Shelly’s professional responsibilities have changed through the past 10 years, with patients at a much greater risk of developing wounds or suffering from more severe injuries, increasing the need for overall wound care knowledge and resources. These changes have inspired her to take on large projects such as:
• Building the foot and nail care school to prepare RNs to sit for boards and become board-certified by Wound Ostomy Continence Nursing Certification Board (WOCNCB);
• Building the wound care didactic portion required of WOCNCB for RN, BSN to complete for board certification in wound care;
• Developing a continuing education board prep course for RNs and BSNs to become board-certified in Geriatric Nursing by American Nurses Credentialing Center (ANCC);
• Writing a foot and nail care textbook for nurses with lots of bells and whistles for fun information needed about legs, feet, foot care, foot wear, diseases, deformities, and business opportunities;
• Developing a team and implementing a program to address the issues of Horizontal Violence in the Workplace per JCAHO requirements.
Shelly hopes to market her services and capabilities with greater confidence, researching topics to augment her expertise and passions.
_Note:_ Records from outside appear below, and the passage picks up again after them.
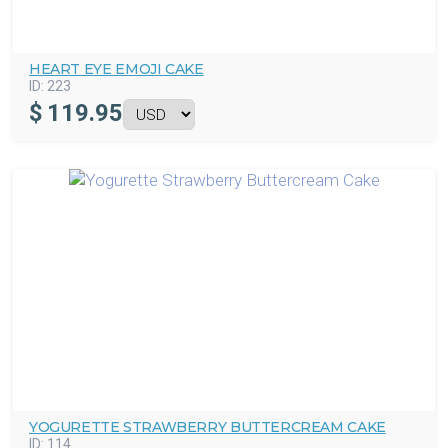
HEART EYE EMOJI CAKE
ID:
223
$
119.95
YOGURETTE STRAWBERRY BUTTERCREAM CAKE
ID:
114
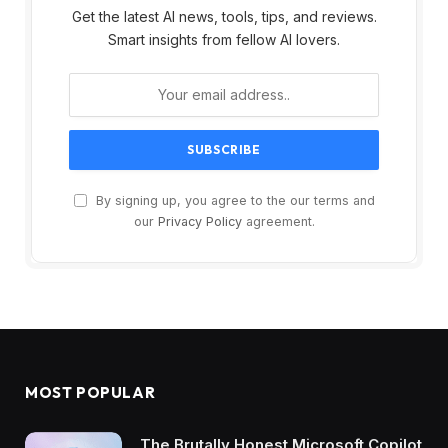
Get the latest AI news, tools, tips, and reviews.
Smart insights from fellow AI lovers.
By signing up, you agree to the our terms and
our
Privacy Policy
agreement.
MOST POPULAR
The Brutally Honest Microsoft Copilot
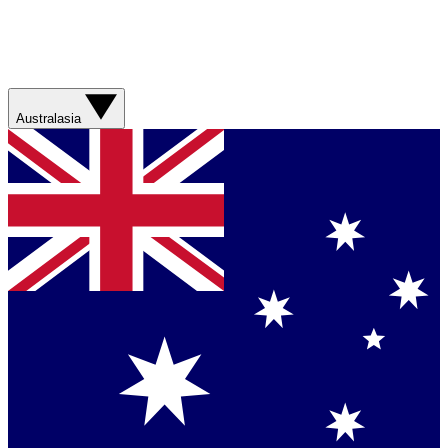
Australasia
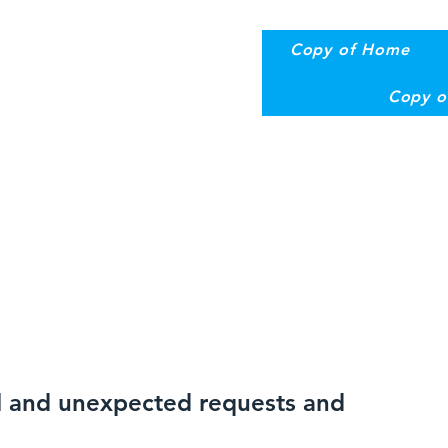
Copy of Home
Copy o
al and unexpected requests and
TayLORD Health, LLC recently has gone global with an online lower extremity store to include much-needed compression socks, onsite lower extremity store, and approximately 10 foot and nail care courses in six different states and Honduras. Honduras was selected because a team from Penasquitos Lutheran Church, where Shelly serves as a parish nurse, visits Honduras regularly to do mission work. This is the first year a foot and nail care school will be conducted with US and Honduran Nurses and provide staffing, medications, counseling, and education for a pediatric clinic for children who live in a cardboard/plywood village.
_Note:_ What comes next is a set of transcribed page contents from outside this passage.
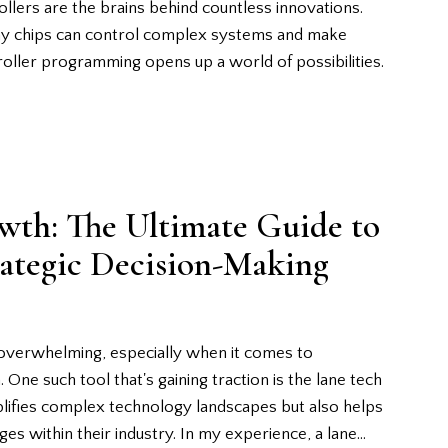
lers are the brains behind countless innovations.
iny chips can control complex systems and make
roller programming opens up a world of possibilities.
wth: The Ultimate Guide to
rategic Decision-Making
 overwhelming, especially when it comes to
 One such tool that's gaining traction is the lane tech
plifies complex technology landscapes but also helps
ges within their industry. In my experience, a lane…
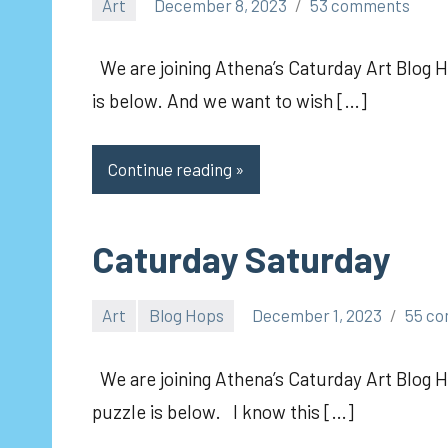
Art
December 8, 2023
53 comments
pilch92
We are joining Athena’s Caturday Art Blog Ho
is below. And we want to wish […]
Continue reading
Caturday Saturday
Art
Blog Hops
December 1, 2023
55 c
pilch92
We are joining Athena’s Caturday Art Blog H
puzzle is below. I know this […]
Shelly’s work has taught her many valuable lessons. “I’ve learned to always do what is right and what is good,” she says. “You should give more than you possibly can because it will come back ten-fold. Share, be a giver, promote your colleagues, and always look on the bright side of life.”
Shelly anticipates her role as nurse and executive will continue to evolve and expand, helping her become a better mentor, facilitator, and educator. Her dream is to launch programs specific to nurses nurturing nurses, in addition to building and promoting the TayLORD Health Foot and Nail Care Nurse Instructor Package (TH-FNC-NIP). TH-FNC-NIP is designed to equip and promote confidence in nurses who are interested in conducting foot and nail care courses in their own community and state as entrepreneurs or within their facilities or institutions as intrapreneurs. The TayLORD Health Nurse Instructor Package will provide all of the tools, curriculum, props, case studies, photos, and continuing education materials to teach, be a course leader and teach, or be a course champion, The goal is to deploy more courses across the country to enable a greater number of enrollees and reduce the expense of travel.
Shelly also has been brainstorming the concept of developing and marketing a foot and nail care continuing education newsletter that will offer current and cutting-edge information and evidence for readers to earn continuing education credits in lower extremity, foot care, wound care, and geriatric nursing.
Shelly’s compassion for our military men and women, her business savvy, and her acknowledgment of the importance of ongoing education and training, keep her busy — but not afraid to dream — in her scope of practice.
This article was not subject to the Ostomy Wound Management peer-review process.